[Exercise] Repeat only the stretch of lines below that runs from the line with "При воспалении жировика возникает" through the line with "e las novedades", unaltered.
Top of Extracted material
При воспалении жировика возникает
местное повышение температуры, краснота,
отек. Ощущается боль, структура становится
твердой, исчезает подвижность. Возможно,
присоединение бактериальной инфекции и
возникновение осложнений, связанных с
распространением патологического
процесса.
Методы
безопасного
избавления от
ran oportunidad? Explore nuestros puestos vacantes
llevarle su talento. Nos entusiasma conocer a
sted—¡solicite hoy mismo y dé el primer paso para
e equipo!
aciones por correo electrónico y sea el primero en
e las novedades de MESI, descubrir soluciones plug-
Bottom of Extracted material
Top of Extracted material
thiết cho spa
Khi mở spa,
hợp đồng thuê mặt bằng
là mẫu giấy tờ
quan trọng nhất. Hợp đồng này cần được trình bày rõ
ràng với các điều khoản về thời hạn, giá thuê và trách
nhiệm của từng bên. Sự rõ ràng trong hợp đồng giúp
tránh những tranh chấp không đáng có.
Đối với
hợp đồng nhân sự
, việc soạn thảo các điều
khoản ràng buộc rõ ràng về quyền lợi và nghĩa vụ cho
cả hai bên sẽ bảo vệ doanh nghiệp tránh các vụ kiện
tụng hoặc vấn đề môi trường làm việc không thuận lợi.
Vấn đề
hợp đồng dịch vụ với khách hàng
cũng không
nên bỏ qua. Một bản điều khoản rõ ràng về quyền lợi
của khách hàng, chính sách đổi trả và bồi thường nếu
Bottom of Extracted material
Top of Extracted material
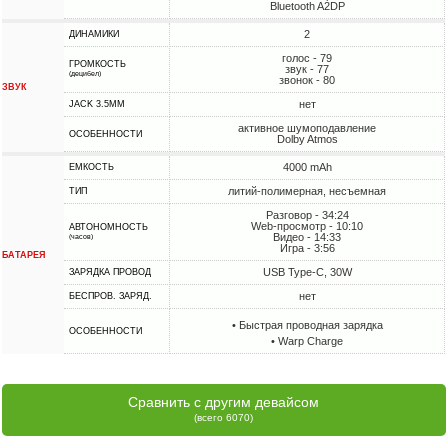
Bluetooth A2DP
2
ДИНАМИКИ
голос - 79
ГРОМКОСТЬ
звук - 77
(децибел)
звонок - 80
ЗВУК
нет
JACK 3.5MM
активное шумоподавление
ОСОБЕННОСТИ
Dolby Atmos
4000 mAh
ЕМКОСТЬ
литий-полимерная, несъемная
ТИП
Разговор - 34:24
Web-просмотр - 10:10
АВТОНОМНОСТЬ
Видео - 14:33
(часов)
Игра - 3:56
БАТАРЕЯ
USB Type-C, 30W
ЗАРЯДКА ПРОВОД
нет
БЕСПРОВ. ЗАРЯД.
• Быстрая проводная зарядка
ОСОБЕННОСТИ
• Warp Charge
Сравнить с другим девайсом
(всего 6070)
Bottom of Extracted material
[Completed task]
При воспалении жировика возникает
местное повышение температуры, краснота,
отек. Ощущается боль, структура становится
твердой, исчезает подвижность. Возможно,
присоединение бактериальной инфекции и
возникновение осложнений, связанных с
распространением патологического
процесса.
Методы
безопасного
избавления от
ran oportunidad? Explore nuestros puestos vacantes
llevarle su talento. Nos entusiasma conocer a
sted—¡solicite hoy mismo y dé el primer paso para
e equipo!
aciones por correo electrónico y sea el primero en
e las novedades de MESI, descubrir soluciones plug-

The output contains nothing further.